Sunday 15 September 2024

2024 Weeknote 37

In 2017, I went to Durham for a teacher summer school, that turned out to be a lovely few days of learning how to help students apply to Durham, mingled with tours, lectures and a fancy dinner. In my pack there was a flyer for a Masters that I was actually quite interested in taking. I've never bothered before. My teaching qual pre-dates the option to convert to a Masters and I have quite the chip on my shoulder about it anyway - it is already a post-grad qual, so saying it needs 'upgrading' to a Masters is like saying a BTEC cannot be equivalent to an A-level, just pure intellectual snobbery. Then I couldn't find a Masters that I wanted to do and that I thought would help me in my career. But this one did.

I talked it over with Mr Z and we agreed that I could potentially spend a year in Durham doing the course, but naturally that became another thing (like going part-time) that was never actually going to happen. 

Then, last autumn, I was chatting to friends who asked what I might do if I actually did what I keep threatening to do and stop working for a year. I was having some coaching through school as a new leader at the time and she told me to write a list. I went back to look at the Durham Masters, but it was no more. Sigh. Oh, but here's the same option at Oxford. 

Fast forward to Friday -


Made it. It was like having an out-of-body experience. I couldn't quite believe I was there. Naturally, I have already talked myself into believing that the only real entry requirement for Oxford as a post-grad is the ability to pay and therefore my achievement isn't really an achievement but, hey. It really did feel like an achievement once I got there. The course is full of interesting and accomplished people. I received my student card and got to look round my college, where the woman giving us the welcome speech casually dropped in that the King is one of the fellows there. I sat and listened to the head of the department telling me about her holiday and then fretting that I might not make it back to Bristol in time to see Six and all I could think was, this woman is on the government's panel looking into assessment, why is she worrying about me getting stuck in traffic. 

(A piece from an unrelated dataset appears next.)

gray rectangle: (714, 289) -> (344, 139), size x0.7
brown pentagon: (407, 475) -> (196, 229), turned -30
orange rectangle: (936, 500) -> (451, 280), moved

We were also given a list of all the libraries we can now access with the student card so I pretty much instantly booked myself into the college accommodation for three nights in half term, so I can do a library tour. I've worked out where I can rent a bike. It's just too exciting. I want to start now - but actually there is a large amount of work to do first. Now we see whether it is actually possible to study part-time for a Masters whilst doing a senior teaching role. 

The mark reviews roll on. They swallowed my whole weekend. Far fewer than last year, goodness knows how I managed it then though, because it is proving tricky. Plus there are shenaningans going on at the board that, naturally, they dropped on his with no warning and so I'm not wanting to do much for them at the moment, truth be told. So there's been no reading time and no knitting and very little TV - I watched an episode of The Perfect Couple on Netflix yesterday but it wasn't very compelling. We watched an episode of Clarkson's Farm today which was better. I still don't like that man (it's hard to forgive 'striking teachers should be shot in front of their families') but it is a good show. Plus I think his local council are taking those personal feelings to work with them, which is a bit grim. 

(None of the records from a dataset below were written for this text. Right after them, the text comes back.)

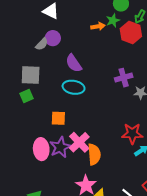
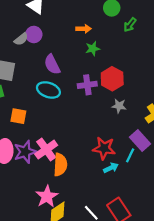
green star: (113, 20) -> (93, 49), moved
red hexagon: (131, 33) -> (112, 79), moved
purple cross: (124, 78) -> (87, 85), moved
orange square: (58, 118) -> (18, 116), moved

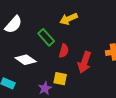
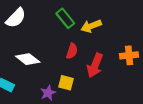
yellow arrow: (69, 19) -> (91, 26), moved
green rectangle: (46, 37) -> (65, 18), moved

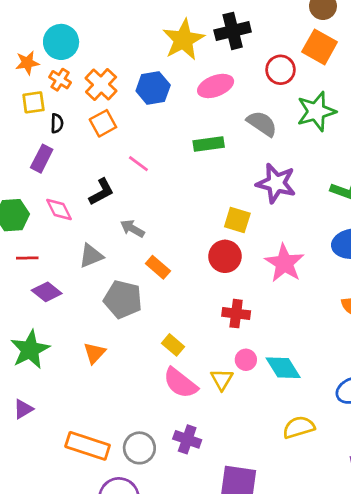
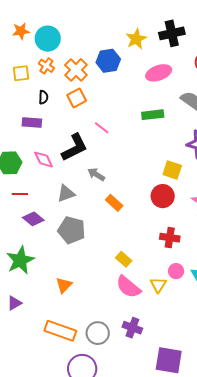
yellow star: (183, 40) -> (136, 39), size x0.7
orange star: (27, 63) -> (21, 31), moved
blue hexagon: (153, 88) -> (108, 61), moved
yellow square: (33, 102) -> (21, 73), moved
purple rectangle: (42, 159) -> (32, 122), turned 66
black L-shape: (101, 192) -> (74, 147), size x1.4
gray pentagon: (123, 299) -> (72, 230), moved
orange triangle: (94, 353) -> (64, 285), moved

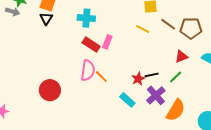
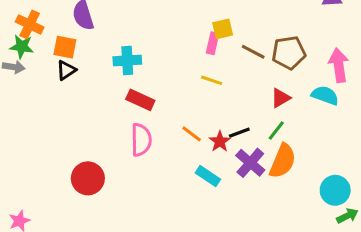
black triangle: (46, 19) -> (66, 70), turned 32
yellow line: (143, 29) -> (212, 80), moved
pink rectangle: (107, 42) -> (213, 43), moved
orange line: (101, 77) -> (192, 134), moved
orange semicircle: (176, 110) -> (283, 161), moved

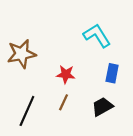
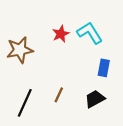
red star: (66, 74) -> (61, 34), moved, turned -30

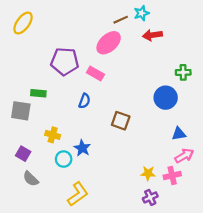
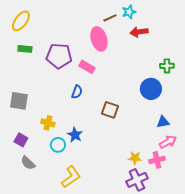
pink ellipse: (109, 43) -> (99, 39), turned -65
green rectangle: (38, 93) -> (25, 49), moved
purple cross: (150, 197) -> (137, 180), size x1.5

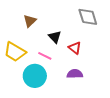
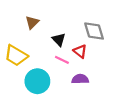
gray diamond: (88, 17) -> (94, 31), moved
pink line: (45, 56) -> (62, 60), moved

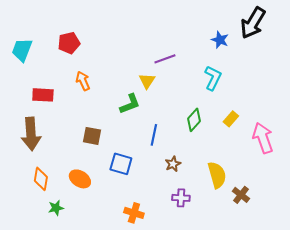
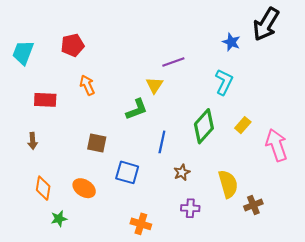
green diamond: (194, 120) -> (204, 126), size x1.4
brown arrow: (31, 134) -> (33, 141), size x0.5
brown cross: (241, 195) -> (253, 205), turned 30

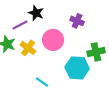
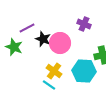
black star: (36, 13) -> (43, 39), moved
yellow cross: (28, 48) -> (54, 71), moved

I did finish Ultra-Processed People on audiobook during my drive to Oxford, it was really very interesting, if a bit depressing. I don't eat masses of UPF anyway but it did feel like the message of the book was, it's all awful and there's nothing we can do. Once again I feel we've sewn the seeds of our own species' destruction. He wasn't preachy though and there was a significant social injustice slant on the book, which I always enjoy, being the choir, as it were.

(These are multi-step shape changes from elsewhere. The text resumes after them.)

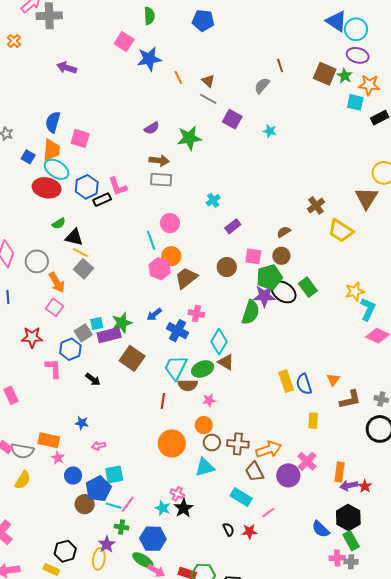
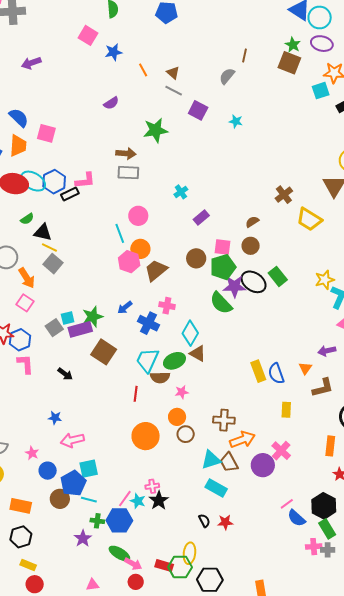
blue star: (149, 59) -> (114, 52), size x0.7
brown line: (280, 65) -> (245, 56), turned 32
purple arrow: (67, 68) -> (31, 63), turned -36
green star: (345, 76) -> (293, 45), moved
cyan square: (355, 102) -> (321, 91), turned -30
blue semicircle: (53, 122) -> (19, 118), turned 120
purple semicircle: (152, 128) -> (111, 103), moved
cyan ellipse: (57, 169) -> (33, 181), moved
pink L-shape: (118, 186) -> (85, 180), turned -75
green pentagon: (269, 277) -> (223, 267), moved
green semicircle: (251, 312) -> (221, 303), turned 120
blue hexagon: (70, 349) -> (20, 340), moved
orange rectangle: (49, 440) -> (21, 506), moved
brown cross: (238, 444) -> (224, 420), moved
pink arrow: (99, 446) -> (72, 440), size x1.6
cyan triangle: (205, 467) -> (211, 460), moved
orange rectangle: (340, 472) -> (330, 446), moved
purple arrow: (349, 485) -> (327, 351), moved
pink cross: (177, 494) -> (152, 486), turned -32
pink line: (128, 504) -> (125, 499), moved
pink line: (268, 512) -> (287, 504), moved
blue hexagon: (153, 539) -> (119, 520), moved
black hexagon: (65, 551) -> (21, 537), moved
yellow ellipse: (99, 559) -> (189, 553), moved

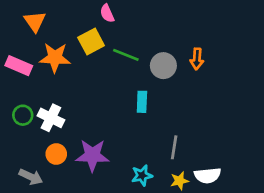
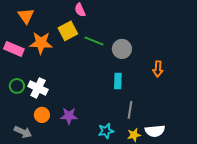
orange arrow: (197, 59) -> (158, 69), moved
cyan rectangle: (142, 102) -> (118, 81), moved
purple star: (92, 155) -> (69, 116), size x0.7

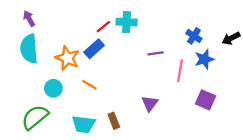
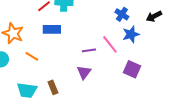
blue rectangle: (94, 49) -> (52, 29), moved, turned 42
purple line: (156, 53) -> (89, 50), moved
pink line: (180, 71) -> (110, 44), turned -48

I have been on a health kick since term started and have managed to go to the gym or do some sort of exercise every day in September so far, except for Friday, because I couldn't squeeze it in around Oxford and going to see Six in the evening. Yep, I even went at the end of the first day of term. I don't know who I think I am. I've also been tracking my calories and it is utterly depressing how much of an impact these changes are having already. My resting heart rate is the lowest it has been since I got a Fitbit in 2016. I'm sleeping soundly and waking up feeling rested. My Fitbit has moved my cardio score (I don't really know what this means) from 'Poor' where it has always been to 'Poor to fair'. I've had no post-lunch urgent visits to the toilet, though hormones would normally have dictated at least two of these in the past week. I've not walked out of school for an emergency olive stick once. I can already fit into the new skirt I bought that I could not do up at the end of the holidays. The scale is happy with me. I hope that tomorrow I will find that I am the lightest I've been since I got covid in 2021.

The realisation that I have been the agent of my own discomfort for so long is sobering. Hopefully I will be able to hang onto the feeling when I am bored with the novelty of gorging myself on fruit or not feeling like creating yet another dense bean salad from my imagination because I'm too cheap to subscribe to that tiktok woman's substack. 

The week was rounded off at the theatre with Jenny and friends, seeing Six. What a fantastic cast this was! It was as entertaining as ever. Definitely my favourite musical. Cleves is still my favourite queen.